Merging $K$-means with hierarchical clustering for identifying general-shaped groups

TL;DR

This paper introduces a hybrid clustering method combining K-means and hierarchical clustering to effectively identify arbitrarily shaped groups in large datasets, overcoming limitations of each individual approach.

Contribution

A novel non-parametric hybrid clustering approach that merges K-means and hierarchical methods for detecting general-shaped clusters in large datasets.

Findings

Effective in identifying complex-shaped clusters

Performs well on simulated datasets

Scalable to larger datasets

Abstract

Clustering partitions a dataset such that observations placed together in a group are similar but different from those in other groups. Hierarchical and $K$-means clustering are two approaches but have different strengths and weaknesses. For instance, hierarchical clustering identifies groups in a tree-like structure but suffers from computational complexity in large datasets while $K$-means clustering is efficient but designed to identify homogeneous spherically-shaped clusters.

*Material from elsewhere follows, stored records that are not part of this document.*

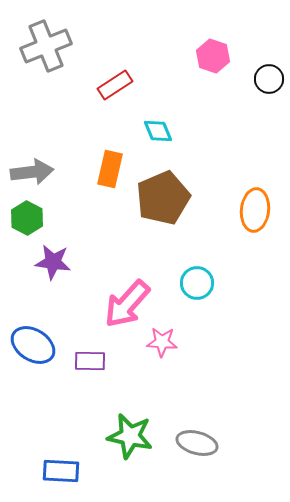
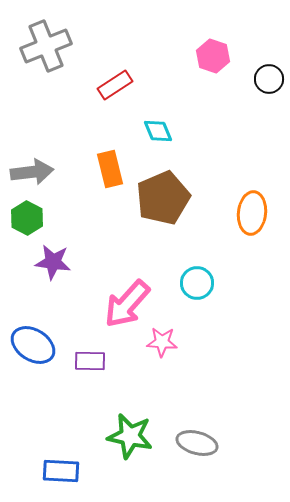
orange rectangle: rotated 27 degrees counterclockwise
orange ellipse: moved 3 px left, 3 px down
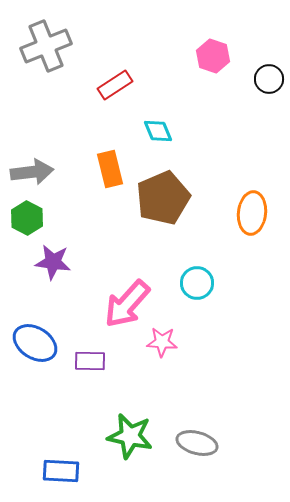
blue ellipse: moved 2 px right, 2 px up
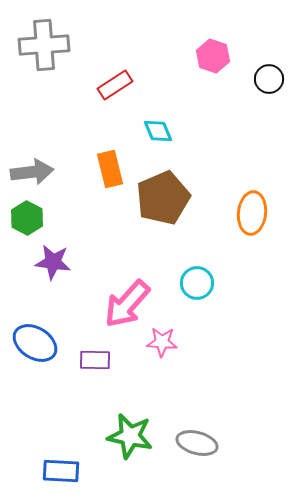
gray cross: moved 2 px left, 1 px up; rotated 18 degrees clockwise
purple rectangle: moved 5 px right, 1 px up
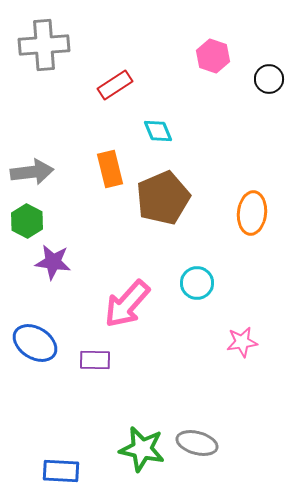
green hexagon: moved 3 px down
pink star: moved 80 px right; rotated 12 degrees counterclockwise
green star: moved 12 px right, 13 px down
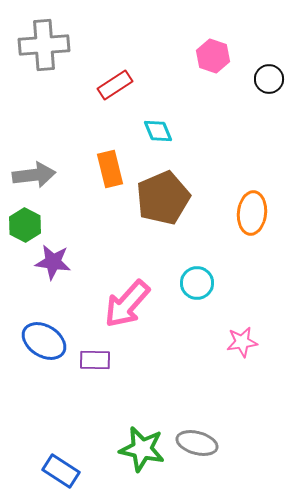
gray arrow: moved 2 px right, 3 px down
green hexagon: moved 2 px left, 4 px down
blue ellipse: moved 9 px right, 2 px up
blue rectangle: rotated 30 degrees clockwise
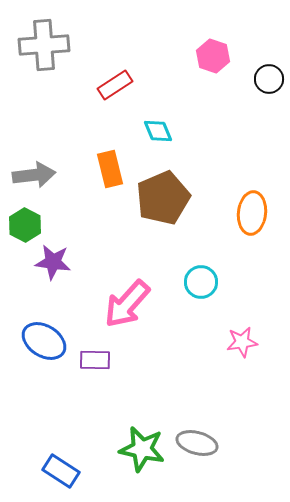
cyan circle: moved 4 px right, 1 px up
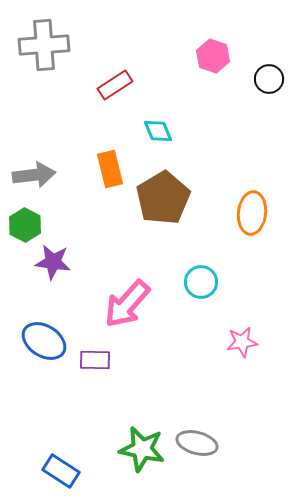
brown pentagon: rotated 8 degrees counterclockwise
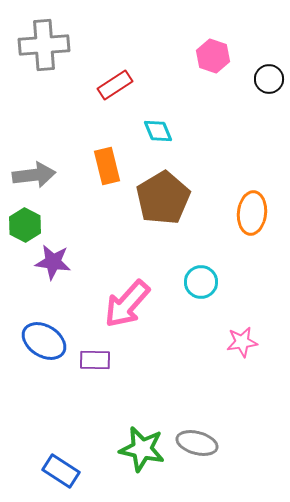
orange rectangle: moved 3 px left, 3 px up
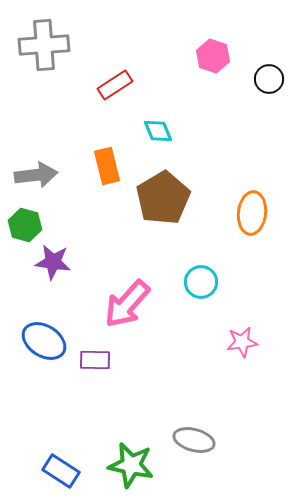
gray arrow: moved 2 px right
green hexagon: rotated 12 degrees counterclockwise
gray ellipse: moved 3 px left, 3 px up
green star: moved 11 px left, 16 px down
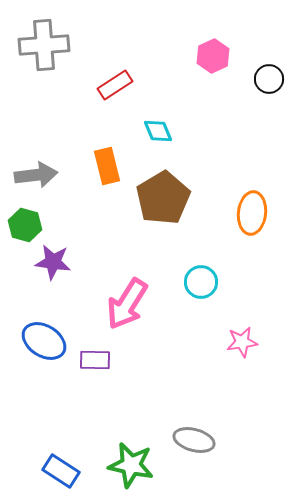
pink hexagon: rotated 16 degrees clockwise
pink arrow: rotated 10 degrees counterclockwise
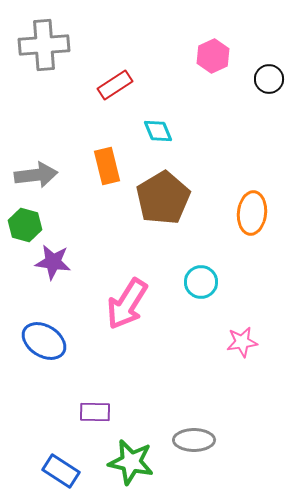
purple rectangle: moved 52 px down
gray ellipse: rotated 15 degrees counterclockwise
green star: moved 3 px up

We present a hybrid non-parametric clustering approach that amalgamates the two methods to identify general-shaped clusters and that can be applied to larger datasets. Specifically, we first partition the dataset into spherical groups using $K$-means. We next merge these groups using hierarchical methods with a data-driven distance measure as a stopping criterion. Our proposal has the potential to reveal groups with general shapes and structure in a dataset. We demonstrate good performance on several simulated and real datasets.